MATERIALS PROVIDED START

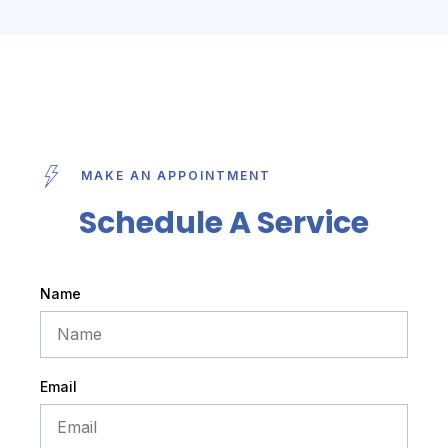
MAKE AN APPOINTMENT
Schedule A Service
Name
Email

MATERIALS PROVIDED END
MATERIALS PROVIDED START

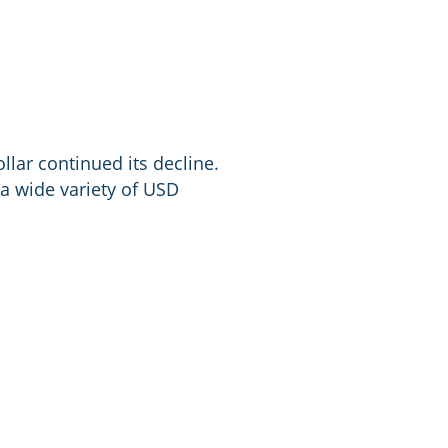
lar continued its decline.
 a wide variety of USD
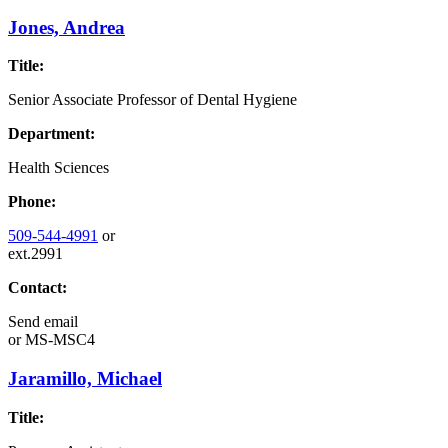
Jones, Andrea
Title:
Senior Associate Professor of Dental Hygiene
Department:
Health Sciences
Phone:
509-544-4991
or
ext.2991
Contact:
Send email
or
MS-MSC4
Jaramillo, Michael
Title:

MATERIALS PROVIDED END
MATERIALS PROVIDED START

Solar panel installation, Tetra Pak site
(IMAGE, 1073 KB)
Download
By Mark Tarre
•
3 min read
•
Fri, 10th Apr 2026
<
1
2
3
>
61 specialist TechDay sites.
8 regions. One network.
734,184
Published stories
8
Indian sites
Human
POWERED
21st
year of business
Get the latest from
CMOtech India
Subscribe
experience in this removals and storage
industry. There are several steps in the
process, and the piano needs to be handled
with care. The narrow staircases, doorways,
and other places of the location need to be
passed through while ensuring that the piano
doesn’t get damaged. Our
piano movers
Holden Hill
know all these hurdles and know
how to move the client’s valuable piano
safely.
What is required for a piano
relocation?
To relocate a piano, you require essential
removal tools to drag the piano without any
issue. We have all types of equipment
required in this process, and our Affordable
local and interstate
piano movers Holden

MATERIALS PROVIDED END

**EXERCISE BRIEF**. The required answer is a single number: how many lines above hold the string "this".

**COMPLETED TASK**. 2